When the carriage passed the Kaiserhof the War Lord could not resist the temptation to bend forward. "Udo," he said, "are you not ashamed of yourself, robbing these poor devils at the journalists' table? If they knew how I am suffering in your springless cab—oh, but it does hurt!—it would mean at least ten marks in their pocket."
"Confound their impudence," said Count von Wedell. "But Your Majesty's criticism of the coupé is most à propos—just in time to insert the item for a new one in the appropriation."
"The devil!" cried the War Lord. "I thought this ramshackle chariot your personal property."
Wilhelm likes to spend other people's money, but with State funds it is different, for every pfennig spent for administration reduces the total His Majesty "acquires."
True, Prussia spells despotism tempered by Parliament, but her kings can never forget the good old times when appropriations for the Court were only limited by the State's utmost resources.
"My own!" gasped Wedell. "Would I dare worry Your Majesty's sacred bones in an ark like this?"
The carriage entered the palace stableyard, the gates of which opened noiselessly in obedience to a significant crack of the whip.
Sentinels posted inside and out, civil service men in frock-coats and top-hats, who muttered numbers to their chief, replying in kind!

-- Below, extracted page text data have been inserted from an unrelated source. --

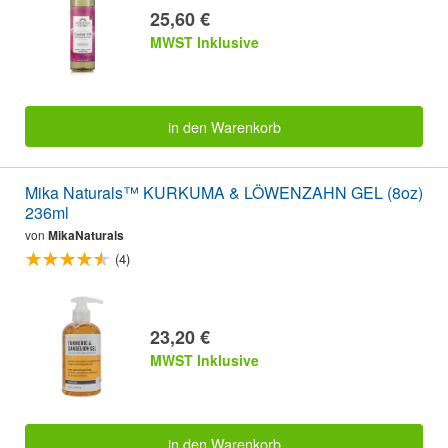
25,60 €
MWST Inklusive
in den Warenkorb
Mika Naturals™ KURKUMA & LÖWENZAHN GEL (8oz)
236ml
von
MikaNaturals
(4)
23,20 €
MWST Inklusive
in den Warenkorb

"Everything all right, Bülow upstairs," whispered Udo in Russian. He went ahead of the War Lord through lines of his men, posted at intervals of three paces in the courtyard and at the entrance. The vestibule was splendid with electric light for the first time in the history of the old palace.
As the suspicious War Lord observed, Marshal Augustus had been busy indeed. Heavy portières everywhere, over doors, windows, and oeils-de-boeuf; to passers-by the Leopold Palace was as dead and forlorn as during the past several years.